Comme tous les pays, l'Algérie est sous la pression des organismes financiers, FMI, Banque Mondiale et de l'Union Européenne qui veulent lui imposer les privatisations et "la concurrence libre et non faussée" (qui est un danger mortel pour les pays du Sud ). Depuis les années 80, l'Algérie s'est convertie à l'économie de marché. Abrogeant les lois qui avaient instauré les embryons de "socialisme" des années post-indépendance. Pourtant certains - y compris à gauche - lui reprochent d'être restée au milieu du gué et de ne pas aller au bout de sa conversion. Ce débat traverse tous les milieux. Y compris à la tête de l'Etat. Mais, depuis deux ans , au sein même du gouvernement, les partisans du "patriotisme économique" sont plus présents et se font plus insistants. Ce qui explique, pour une bonne part, la condescendance et la méfiance des instances internationales. Cependant, l'Algérie n'ayant pas de dette à l'égard de ces instances, peut se permettre de refuser leurs diktats.

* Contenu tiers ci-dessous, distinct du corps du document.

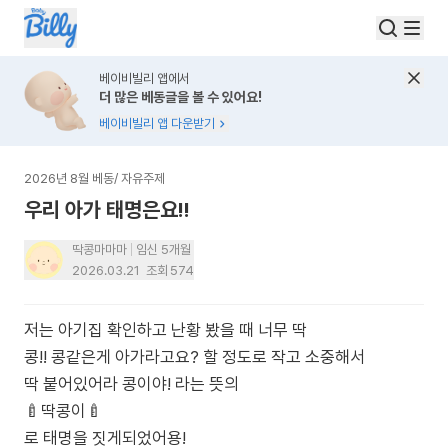
베이비빌리 앱에서
더 많은 베동글을 볼 수 있어요!
베이비빌리 앱 다운받기
2026년 8월 베동
/
자유주제
우리 아가 태명은요!!
딱콩마마마
임신 5개월
2026.03.21
조회
574
저는 아기집 확인하고 난황 봤을 때 너무 딱
콩!! 콩같은게 아가라고요? 할 정도로 작고 소중해서
딱 붙어있어라 콩이야! 라는 뜻의
🍼딱콩이🍼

Depuis les interventions de la France en Côte d'Ivoire et de l'OTAN en Libye, une inquiétude est perceptible parmi la population qui a le sentiment d'assister à un processus de reconquêtes coloniales. Les Algériens ont, dans leur immense majorité, mal vécu la mort programmée de Kadhafi. Et si l'Algérie était à son tour menacée ? Le Peuple algérien est profondément patriote. Un patriotisme, un attachement à la souveraineté de leur pays, forgés dans les durs combats de la Guerre d'Indépendance. Si, par hypothèse (absurde ?) l'OTAN avait des vélléités de s'attaquer à ce grand pays, et si les conditions en étaient créées, sous je ne sais quel prétexte, je suis persuadé que la Nation algérienne, tout entière, ferait bloc.